A table anonymiser

What I built (github) is a first step, not the destination. An anonymiser can strip identifiers from a billing file like a CUR, and mine is designed to work across table formats, not just AWS, but the structure of the data still carries meaning. Even without names, a detailed billing file reveals patterns of investment, priorities, and architecture choices. Over time, those patterns can be read almost like a balance sheet of a cloud estate, exposing how a company operates and where it is placing its bets.

The limitation is not technical, it is conceptual. We tend to think anonymisation is about hiding fields, when the real issue is that the shape of the data itself is informative. A single file, even carefully processed, can still be traced back in spirit if not in name. That is why the real opportunity sits elsewhere.
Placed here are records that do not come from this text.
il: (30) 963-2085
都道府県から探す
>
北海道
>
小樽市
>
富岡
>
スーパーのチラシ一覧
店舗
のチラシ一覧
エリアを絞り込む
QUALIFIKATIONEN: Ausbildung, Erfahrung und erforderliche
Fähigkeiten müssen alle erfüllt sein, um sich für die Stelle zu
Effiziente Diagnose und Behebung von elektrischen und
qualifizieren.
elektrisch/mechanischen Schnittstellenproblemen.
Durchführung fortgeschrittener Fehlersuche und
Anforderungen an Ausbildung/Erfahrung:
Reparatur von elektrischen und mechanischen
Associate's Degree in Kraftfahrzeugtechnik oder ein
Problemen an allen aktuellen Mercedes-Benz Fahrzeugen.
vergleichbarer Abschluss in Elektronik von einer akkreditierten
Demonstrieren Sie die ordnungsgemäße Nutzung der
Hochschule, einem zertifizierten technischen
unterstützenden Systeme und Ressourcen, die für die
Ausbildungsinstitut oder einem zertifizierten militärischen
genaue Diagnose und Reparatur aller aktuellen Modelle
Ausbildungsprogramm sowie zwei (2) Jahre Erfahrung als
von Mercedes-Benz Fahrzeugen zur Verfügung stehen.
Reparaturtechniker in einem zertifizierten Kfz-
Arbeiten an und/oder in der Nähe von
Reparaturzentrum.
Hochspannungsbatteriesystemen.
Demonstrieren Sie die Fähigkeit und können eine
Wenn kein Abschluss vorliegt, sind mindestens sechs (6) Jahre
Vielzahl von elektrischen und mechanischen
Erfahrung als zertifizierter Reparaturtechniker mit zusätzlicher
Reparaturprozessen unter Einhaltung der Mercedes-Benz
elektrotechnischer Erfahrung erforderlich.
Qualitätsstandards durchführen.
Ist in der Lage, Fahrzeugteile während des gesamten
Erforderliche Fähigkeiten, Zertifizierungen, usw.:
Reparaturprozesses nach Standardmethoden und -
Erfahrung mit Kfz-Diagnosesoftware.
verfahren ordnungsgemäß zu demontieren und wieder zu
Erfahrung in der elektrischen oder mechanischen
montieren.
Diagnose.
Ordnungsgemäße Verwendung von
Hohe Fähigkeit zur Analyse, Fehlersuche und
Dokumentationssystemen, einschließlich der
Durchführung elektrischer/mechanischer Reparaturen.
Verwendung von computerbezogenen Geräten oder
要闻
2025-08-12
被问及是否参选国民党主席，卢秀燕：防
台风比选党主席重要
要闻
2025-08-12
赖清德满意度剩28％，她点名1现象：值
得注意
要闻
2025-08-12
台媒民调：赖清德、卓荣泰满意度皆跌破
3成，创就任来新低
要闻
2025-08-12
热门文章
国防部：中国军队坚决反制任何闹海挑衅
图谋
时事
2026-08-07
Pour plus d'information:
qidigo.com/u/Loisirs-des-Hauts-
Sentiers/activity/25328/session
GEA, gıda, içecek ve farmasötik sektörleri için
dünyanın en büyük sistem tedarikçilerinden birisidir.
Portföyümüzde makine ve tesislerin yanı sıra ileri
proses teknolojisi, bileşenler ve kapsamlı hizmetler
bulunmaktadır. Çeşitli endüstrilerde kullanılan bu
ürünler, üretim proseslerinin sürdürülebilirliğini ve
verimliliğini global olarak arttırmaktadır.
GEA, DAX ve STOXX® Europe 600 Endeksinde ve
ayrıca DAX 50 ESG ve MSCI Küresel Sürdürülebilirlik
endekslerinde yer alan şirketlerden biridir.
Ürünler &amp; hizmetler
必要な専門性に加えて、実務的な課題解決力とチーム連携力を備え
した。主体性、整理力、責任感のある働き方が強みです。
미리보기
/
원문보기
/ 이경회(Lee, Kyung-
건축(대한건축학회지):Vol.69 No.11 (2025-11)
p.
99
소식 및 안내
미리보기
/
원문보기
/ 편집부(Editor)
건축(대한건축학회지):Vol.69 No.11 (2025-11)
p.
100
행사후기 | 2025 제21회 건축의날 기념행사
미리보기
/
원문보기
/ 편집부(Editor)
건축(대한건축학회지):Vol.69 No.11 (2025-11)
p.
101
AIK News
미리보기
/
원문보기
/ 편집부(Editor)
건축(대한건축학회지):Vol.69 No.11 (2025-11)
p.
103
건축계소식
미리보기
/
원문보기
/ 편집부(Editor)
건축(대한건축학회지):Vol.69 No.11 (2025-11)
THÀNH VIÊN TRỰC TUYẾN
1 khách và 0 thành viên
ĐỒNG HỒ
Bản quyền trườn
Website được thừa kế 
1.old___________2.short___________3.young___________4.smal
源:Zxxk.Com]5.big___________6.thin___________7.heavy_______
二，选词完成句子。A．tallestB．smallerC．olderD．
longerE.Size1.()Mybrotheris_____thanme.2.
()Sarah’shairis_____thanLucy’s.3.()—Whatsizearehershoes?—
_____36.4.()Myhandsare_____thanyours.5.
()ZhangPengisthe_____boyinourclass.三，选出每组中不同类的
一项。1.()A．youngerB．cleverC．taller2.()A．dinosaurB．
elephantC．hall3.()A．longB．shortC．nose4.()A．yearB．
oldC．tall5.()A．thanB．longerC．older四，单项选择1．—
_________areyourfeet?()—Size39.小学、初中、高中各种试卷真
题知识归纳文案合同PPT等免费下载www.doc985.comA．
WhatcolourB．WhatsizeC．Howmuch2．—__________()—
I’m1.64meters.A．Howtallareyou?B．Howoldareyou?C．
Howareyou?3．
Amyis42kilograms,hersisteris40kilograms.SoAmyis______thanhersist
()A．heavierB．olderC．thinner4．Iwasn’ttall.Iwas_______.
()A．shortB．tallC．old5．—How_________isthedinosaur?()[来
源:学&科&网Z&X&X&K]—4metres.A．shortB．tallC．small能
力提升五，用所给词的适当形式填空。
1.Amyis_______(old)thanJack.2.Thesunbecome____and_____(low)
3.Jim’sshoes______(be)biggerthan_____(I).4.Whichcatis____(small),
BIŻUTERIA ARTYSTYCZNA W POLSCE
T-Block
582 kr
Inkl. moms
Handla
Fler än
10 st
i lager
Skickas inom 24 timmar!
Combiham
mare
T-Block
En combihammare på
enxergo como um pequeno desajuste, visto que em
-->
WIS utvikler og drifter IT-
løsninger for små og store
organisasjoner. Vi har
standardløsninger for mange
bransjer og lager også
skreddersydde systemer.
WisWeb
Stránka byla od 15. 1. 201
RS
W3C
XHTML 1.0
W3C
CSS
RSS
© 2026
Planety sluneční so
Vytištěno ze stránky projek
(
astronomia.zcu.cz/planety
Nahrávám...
It emerges when many billing files are brought together in a controlled, secure repository. At that point, the focus shifts from individual records to statistical transformation: averages, distributions, trends. The data stops describing a company and starts describing a system. You no longer see who did what; you see how an industry behaves.

That shift matters because it changes what can be shared. Instead of exposing strategy, organisations contribute to a collective signal that is both anonymous and meaningful. The goal is not better anonymisation—it is the creation of datasets that are structurally incapable of revealing any single participant, while still rich enough to inform decisions.